* WORK TASK *
Write out each line from the data below that includes the word "sitio".

* DATA EXTRACTS *
—————
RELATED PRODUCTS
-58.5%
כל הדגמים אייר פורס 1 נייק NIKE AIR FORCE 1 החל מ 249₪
—————
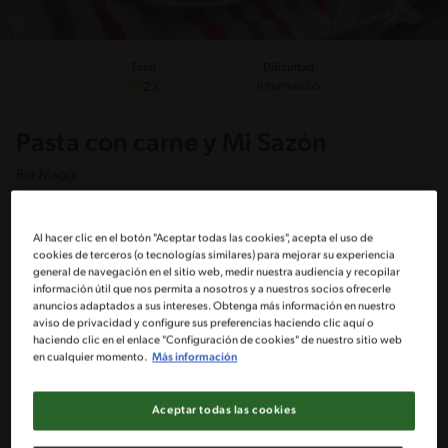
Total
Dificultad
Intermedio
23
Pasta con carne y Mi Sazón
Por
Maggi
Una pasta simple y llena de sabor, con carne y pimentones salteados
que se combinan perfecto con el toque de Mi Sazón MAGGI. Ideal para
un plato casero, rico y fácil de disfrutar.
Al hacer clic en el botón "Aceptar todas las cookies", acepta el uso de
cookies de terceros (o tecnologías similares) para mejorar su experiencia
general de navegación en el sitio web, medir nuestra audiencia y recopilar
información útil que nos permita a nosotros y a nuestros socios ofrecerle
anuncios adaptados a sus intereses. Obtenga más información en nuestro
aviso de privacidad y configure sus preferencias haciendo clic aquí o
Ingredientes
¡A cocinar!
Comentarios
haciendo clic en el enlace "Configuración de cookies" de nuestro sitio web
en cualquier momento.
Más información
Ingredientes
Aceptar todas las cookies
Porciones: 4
—————
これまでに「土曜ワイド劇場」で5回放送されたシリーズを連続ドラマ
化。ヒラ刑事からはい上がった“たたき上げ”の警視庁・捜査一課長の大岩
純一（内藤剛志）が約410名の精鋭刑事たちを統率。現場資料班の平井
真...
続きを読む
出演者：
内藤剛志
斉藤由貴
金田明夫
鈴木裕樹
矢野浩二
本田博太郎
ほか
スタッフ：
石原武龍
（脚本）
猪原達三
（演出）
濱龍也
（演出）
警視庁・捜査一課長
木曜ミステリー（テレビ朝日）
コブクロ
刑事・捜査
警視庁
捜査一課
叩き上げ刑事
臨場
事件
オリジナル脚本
—————
* ANSWER SPACE *
general de navegación en el sitio web, medir nuestra audiencia y recopilar
haciendo clic en el enlace "Configuración de cookies" de nuestro sitio web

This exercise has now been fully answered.